Yesterday’s big news, which people are still scratching their heads over, was the news that Google is going to become a subsidiary of a new holding company to be named “Alphabet.”

It was in the name of earnings transparency that sent Google shares soaring in the after hours. As far as investors are concerned the re-organization will split out Google earnings and then lump everything else together. Now, everything is lumped together so investors may not really have a good way of measuring how Google’s core business, the only one that really makes money, is doing.

The re-organization is a good example of why company founders might want to consider having dual class stocks. It makes it much easier to make decisions when your shareholders have no vote or say in matters.

The big story of the day before the Google news was that the market was up more than 200 points and never faltered on its way there.

It seems that the real impetus for the rise was the announcement that Greece was going to get access to capital by having agreed to a third bail out  That seemed to be much more important than the earlier overnight news that the Chinese stock markets had climbed 5%. The moment that news was announced the market really took off, seemingly oblivious to the history of this sort of thing, but that’s going to be a recurring problem for some other day.

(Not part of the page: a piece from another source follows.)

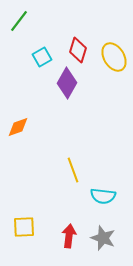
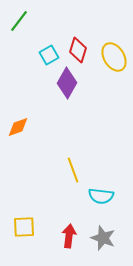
cyan square: moved 7 px right, 2 px up
cyan semicircle: moved 2 px left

This morning the early news was again related to China, but this time it’s not so good for us. The Chinese government announced an unexpected devaluation of their currency, which isn’t a very good thing for US companies doing significant business in China, as the strong USD is already problematic.

Making US goods even more expensive in local markets isn’t going to help sell more Teslas or even KFC drumsticks. You can already picture the amended guidance that is likely to come from many companies prior to the next quarter’s earnings reports.

The reaction of the futures this morning to that news was to take the market down by as many points as it had been higher yesterday morning prior to the Greek news.

That the market gaves up those nice gains from yesterday, shouldn’t be too surprising, even if there was no adverse news from China. It hasn’t exactly been easy stringing together two or more nicely positive market days, so why should today have been any different?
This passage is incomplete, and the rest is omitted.